Bedeutung für Artenvielfalt und Küstennatur
Geschützte untere Mediolitoralfelsen sind wichtige Primärproduzenten. Die dichten Algenbestände bieten Nahrung für Weidegänger wie Napfschnecken, während Spalten und Überhänge Verstecke für Krebse und Jungfische bereitstellen. Miesmuscheln filtern Plankton und verbessern die Wasserqualität.
Auch wenn MA154 als wenig gefährdet eingestuft ist, hängt seine volle Funktionsfähigkeit von einer guten Wasserqualität und natürlichen Strömungsverhältnissen ab. In touristisch intensiv genutzten Mittelmeerküsten können Versiegelung, Betonbauwerke oder verstärkte Nährstoffeinträge die Lebensgemeinschaft verändern. Vor allem die empfindliche Braunalgenkruste kann dann zurückgehen und durch Grünalgen ersetzt werden.
Was bedeutet das für Garten- und Kommunenplanung?
MA154 ist ein mariner Lebensraum, der sich nicht auf Landflächen oder in Gärten nachbilden lässt. Gleichwohl sind zwei Aspekte für Kommunen und Küstenbewohner wichtig:
- Gewässerschutz: Uferkommunen können durch nachhaltige Abwasserbehandlung und Reduzierung von Düngereinträgen verhindern, dass die Ulva-Dominanz überhandnimmt und die natürliche Algenvielfalt schwindet.
- Naturnahe Ufergestaltung: Bei der Planung von Hafenanlagen oder Promenaden sollte darauf geachtet werden, natürliche Felsstrukturen möglichst zu erhalten oder durch raue, unversiegelte Steinschüttungen zu ersetzen, die erneut von typischen Arten besiedelt werden können.

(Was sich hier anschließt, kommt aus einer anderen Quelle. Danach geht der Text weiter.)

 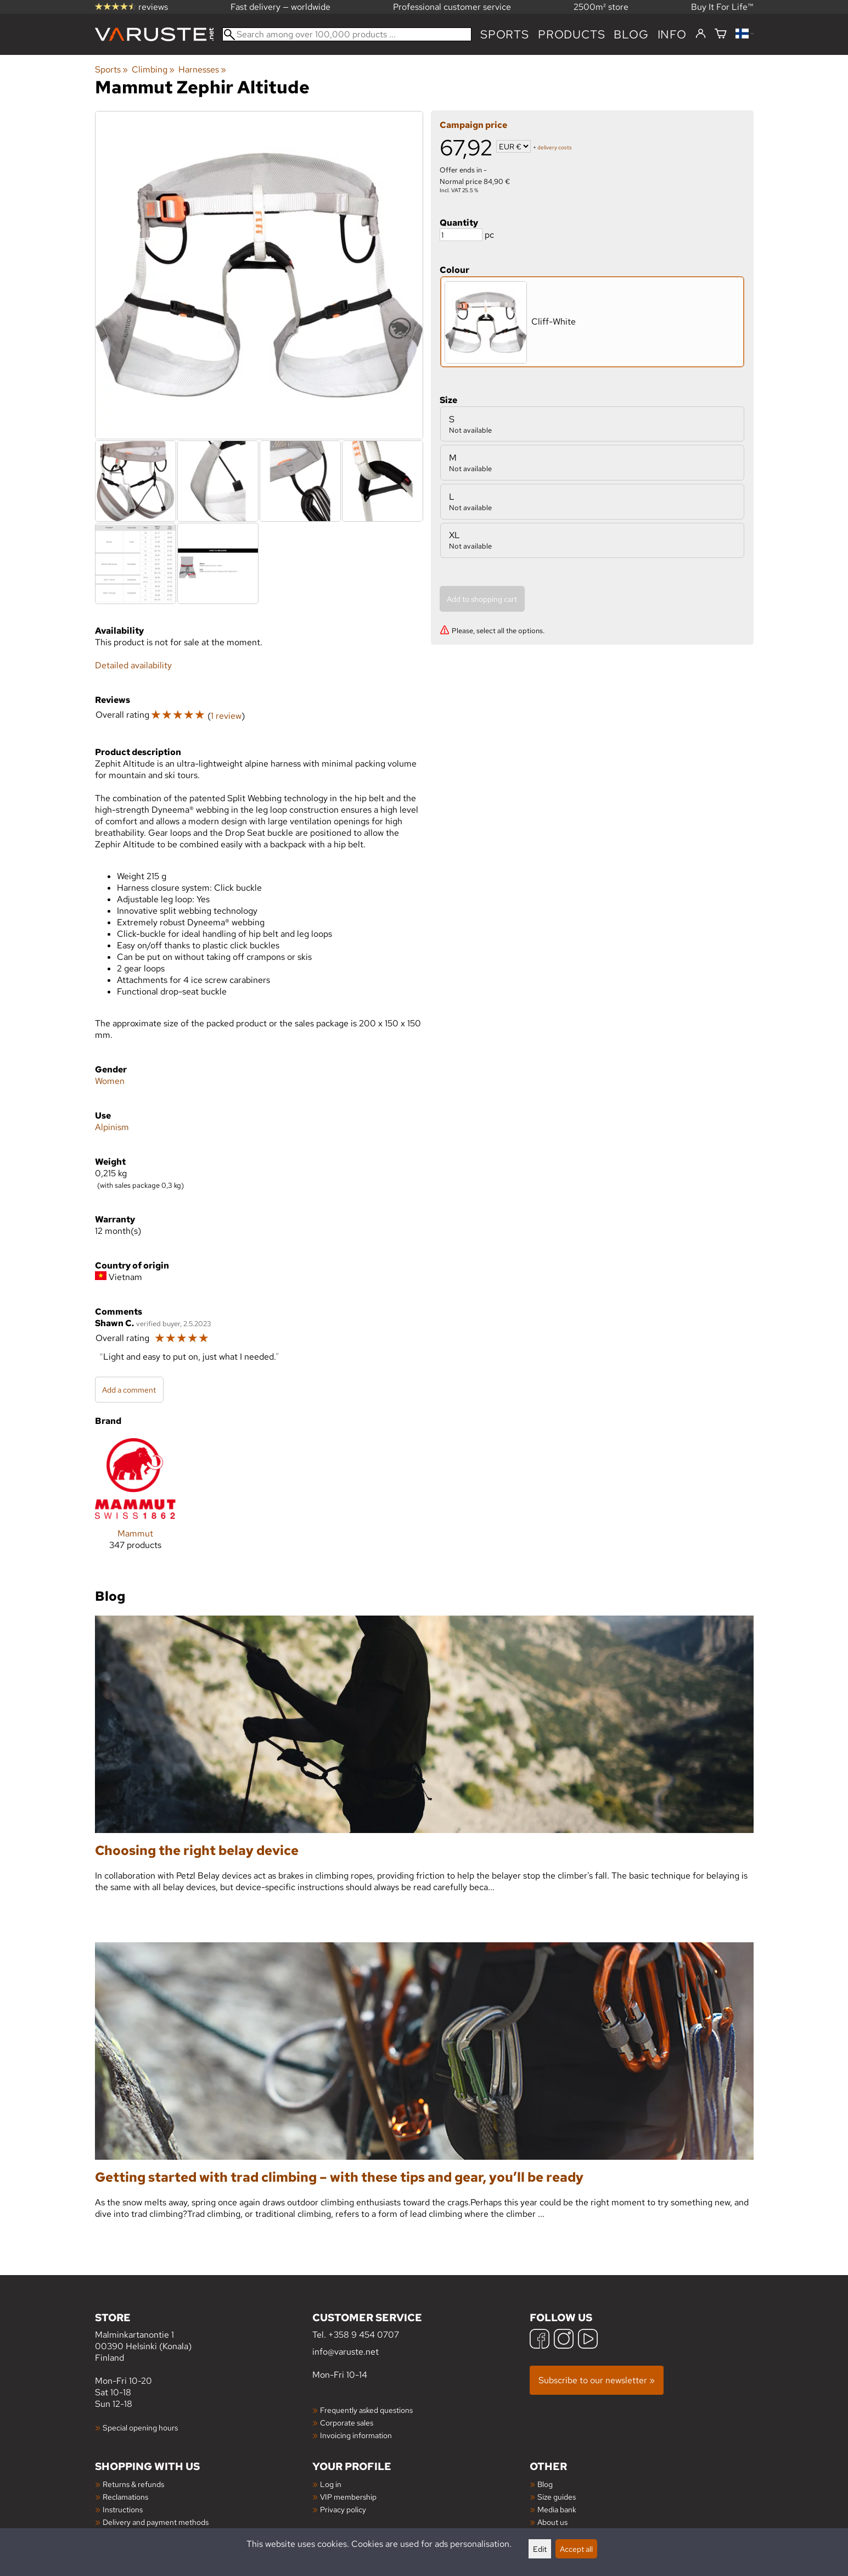 I want to click on [Mammut], so click(x=135, y=1502).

In keinem Fall kann MA154 als Vorbild für einen Gartenteich oder ein künstliches Becken dienen. Der Lebensraum benötigt den ständigen Austausch mit sauberem Meerwasser und die natürliche Gezeitendynamik.
Fazit
MA154 – Lebensgemeinschaften geschützter unterer Mediolitoralfelsen – ist ein charakteristischer Lebensraum der mediterranen Felsküsten. Seine drei typischen Algen-Ausprägungen zeigen unterschiedliche Empfindlichkeiten: Während Rotalgenteppiche und Grünalgenbestände selbst unter Stress bestehen, ist die Braunalgenkruste ein sensibler Indikator für gute Umweltbedingungen. Die Europäische Rote Liste bewertet den Typ für die EU28 als ungefährdet, für das größere EU28+-Gebiet fehlen jedoch Daten. FFH-rechtlich ist MA154 als Teil von Meeresbuchten und Riffen geschützt. Seine Erhaltung gelingt vor allem durch den Schutz der Wasserqualität und das Bewahren natürlicher Felsstrukturen.
Häufige Fragen
Was ist der EUNIS-Code MA154 genau?
MA154 steht für die Lebensgemeinschaften der unteren Felsküstenzone im Mittelmeer, die vor starkem Wellenschlag geschützt ist und von Algen dominiert wird. Der Code gehört zum EUNIS-Habitatklassifikationssystem der Europäischen Umweltagentur.
Ist MA154 ein gefährdeter Lebensraum?
In der Europäischen Roten Liste der Habitate wird MA154 für die EU28 als ungefährdet (Least Concern) eingestuft. Für das erweiterte Gebiet EU28+ gilt die Kategorie Data Deficient, weil keine ausreichenden Daten vorliegen.
Fällt MA154 unter die FFH-Richtlinie?
MA154 kann Teil der FFH-Lebensraumtypen 1160 (Flache große Meeresarme und -buchten) und 1170 (Riffe) sein. Eine eigenständige Berichtspflicht nach Artikel 17 besteht für diesen EUNIS-Typ jedoch nicht.
Welche Algen sind für MA154 besonders typisch?
Je nach Standortbedingungen dominieren die Rotalge Ceramium ciliatum, die Braunalge Nemoderma tingitanum oder bei Nährstoffüberschuss Grünalgen der Gattung Ulva. Daneben kommen zahlreiche weitere Rot-, Braun- und Grünalgen sowie ein typischer Tierbestand aus Schnecken, Krebsen und Muscheln vor.
Kann man MA154 in einen naturnahen Garten integrieren?
Nein, MA154 ist ein rein mariner Gezeiten-Lebensraum, der auf natürliche Felsküsten mit ständigem Meerwasserzulauf angewiesen ist. Ein direkter Garten- oder Teichbezug besteht nicht. Küstengemeinden können jedoch durch Gewässerschutz die Lebensraumqualität erhalten.